Table 1 shows summary statistics for the predictive performance of the ViEWS ensembles for state-based conflict (SB), one-sided violence (OS), and non-state violence (NS). Since the performance of the ensembles cannot be interpreted in and of themselves, we include the predictive performance of baseline models for each outcome-level combination. The baseline models predicts the probability of conflict in each group (country or priogrid cell) in the test period to equal the mean probability of conflict in the same group in the training period.
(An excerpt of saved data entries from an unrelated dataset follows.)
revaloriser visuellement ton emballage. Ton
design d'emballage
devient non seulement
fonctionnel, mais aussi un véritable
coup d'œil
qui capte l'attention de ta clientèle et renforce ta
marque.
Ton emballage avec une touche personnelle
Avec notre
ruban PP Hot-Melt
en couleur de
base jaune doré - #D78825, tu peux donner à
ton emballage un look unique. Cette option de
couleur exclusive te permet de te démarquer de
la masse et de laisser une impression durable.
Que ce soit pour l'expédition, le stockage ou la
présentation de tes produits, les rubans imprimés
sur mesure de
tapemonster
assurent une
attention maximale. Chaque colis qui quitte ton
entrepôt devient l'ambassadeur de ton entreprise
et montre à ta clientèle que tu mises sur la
The table shows that the ensembles increase the predictive performance considerably in comparison to these baseline models. For SB at the CM level, for example, there is an increase in AUROC from 0.585 to 0.930, a decrease in Brier score from 0.175 to 0.092, and an increase in AUPR from 0.345 to 0.797. There are similar increases for the OS and NS ensembles as well. At the PGM level, there are also large differences between the baseline models and the ensembles. For SB, AUROC increases from 0.536 to 0.896 and AUPR from 0.002 to 0.049. There is a smaller change in Brier score from 0.00632 to 0.00589. The discrepancy between improvements in AUROC, AUPR and Brier highlights that the ensembles can successfully sort observations into higher and lower probability and thus improve AUROC and AUPR. At the same time, the modest improvement in the Brier score shows that the value of the ensemble predicted probabilities for true positives is still quite far from 1. In other words, the ensemble is not making sharp predictions that clearly separate the classes on the probability scale. The pattern for SB is consistent with NS and OS. The pattern for SB is consistent with NS and OS.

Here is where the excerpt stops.